A little note on where we are morally, how far we've traveled, and what the direction has been.
A few nights ago, I had the thrill of rewatching one of the most acclaimed British movies of all time, the Michael Caine starrer from 1971, "Get Carter."
Directed and written by Mike Hodges, the story is of a London hit man for the mob who comes back to his gritty industrial birthplace, Newcastle (as in "coals to Newcastle . . .") to avenge the murder of his brother.
This ruthless killer discovers that his brother was murdered because the brother found out that his teenage daughter had been duped into playing in an amateur porn movie made by and for a local slot machine mogul.
The outrage the killer (Caine) feels for the fact that his niece has been roped into such a horrid venture leads him to kill about a dozen men and women, some only modestly connected with the incident.

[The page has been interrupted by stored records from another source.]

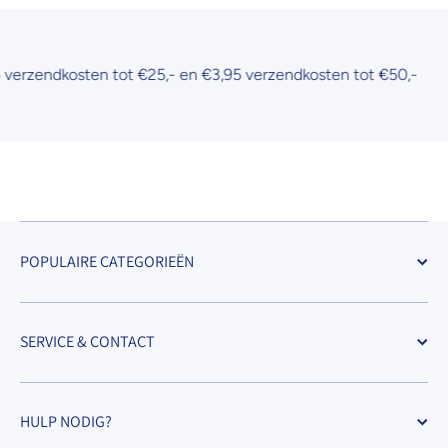
endkosten tot €25,- en €3,95 verzendkosten tot €50,-
POPULAIRE CATEGORIEËN
SERVICE & CONTACT
HULP NODIG?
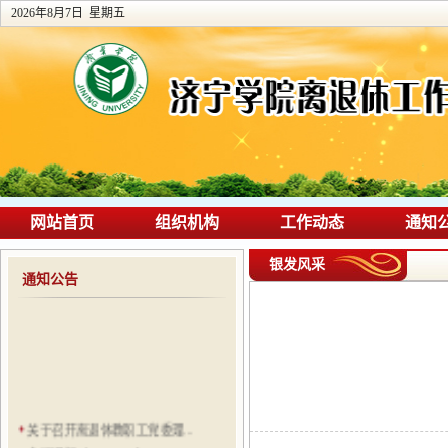
2026年8月7日 星期五
网站首页
组织机构
工作动态
通知
银发风采
通知公告
关于召开离退休教职工党委理...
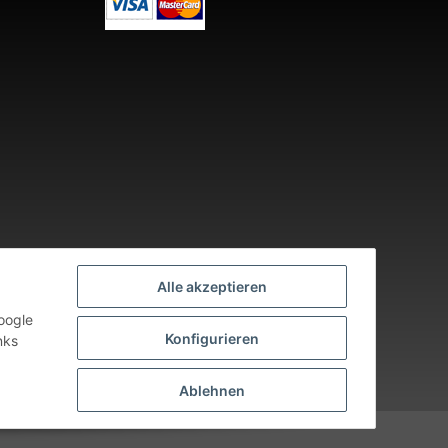
Alle akzeptieren
oogle
Konfigurieren
nks
nden an Werktagen.
Ablehnen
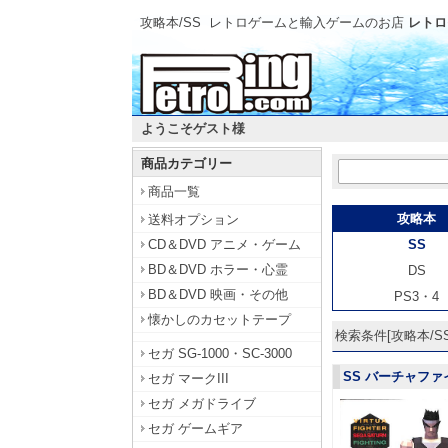
攻略本/SS
レトロゲームと輸入ゲームのお店
レトロ
ようこそゲスト様
商品カテゴリー
商品一覧
攻略本
送料オプション
CD＆DVD アニメ・ゲーム
SS
BD＆DVD ホラー・心霊
DS
BD＆DVD 映画・その他
PS3・4
懐かしのカセットテープ
検索条件[攻略本/SS]
セガ SG-1000・SC-3000
SS バーチャフ
セガ マークIII
セガ メガドライブ
セガ ゲームギア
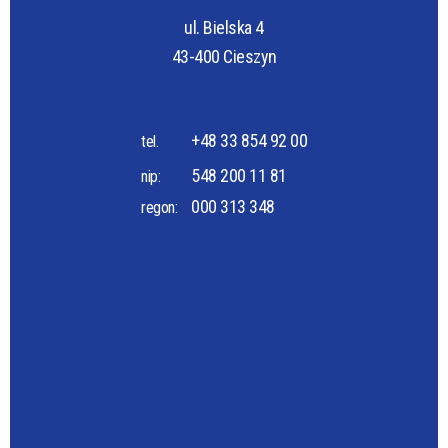
ul. Bielska 4
43-400 Cieszyn
+48 33 854 92 00
tel.
548 200 11 81
nip:
000 313 348
regon:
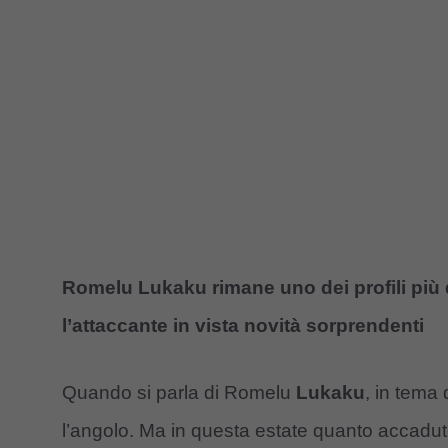
Romelu Lukaku rimane uno dei profili più d
l’attaccante in vista novità sorprendenti
Quando si parla di Romelu
Lukaku
, in tema
l’angolo. Ma in questa estate quanto accadu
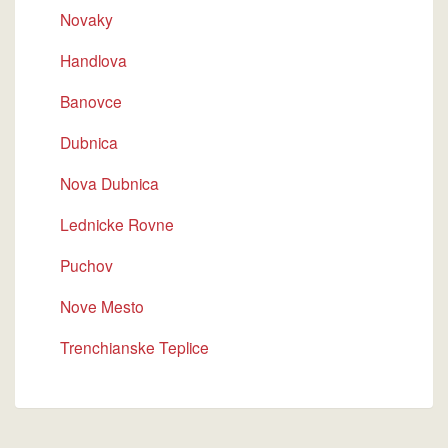
Novaky
Handlova
Banovce
Dubnica
Nova Dubnica
Lednicke Rovne
Puchov
Nove Mesto
Trenchianske Teplice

The outrage society feels for such porn doings is revealed by the fact that merely mailing the 8 mm movie to Scotland Yard brings down the full force of the law upon local gangsters.
Fast forward to 2010. The porn business is an immense worldwide venture. It is the main business in some parts of Los Angeles. The porn, of the most graphic possible variety, is available online 24 hours a day, for free, on many sites, available to any child who can press a few buttons.
Famous movie stars or would-be famous stars purposely make sex videos of themselves to advance their careers and distribute them on the Net.
It is totally and completely legal, protected by the Constitution of the United States.
People I know who know the porn business tell me their main problem with casting is that too many girls and boys want to be in the scenes, and are not bothered at all by having themselves shown doing graphic sex scenes wth strangers. The pay, at roughly $1,500 per scene for the high end stars, compares favorably with pay for waitressing or parking cars.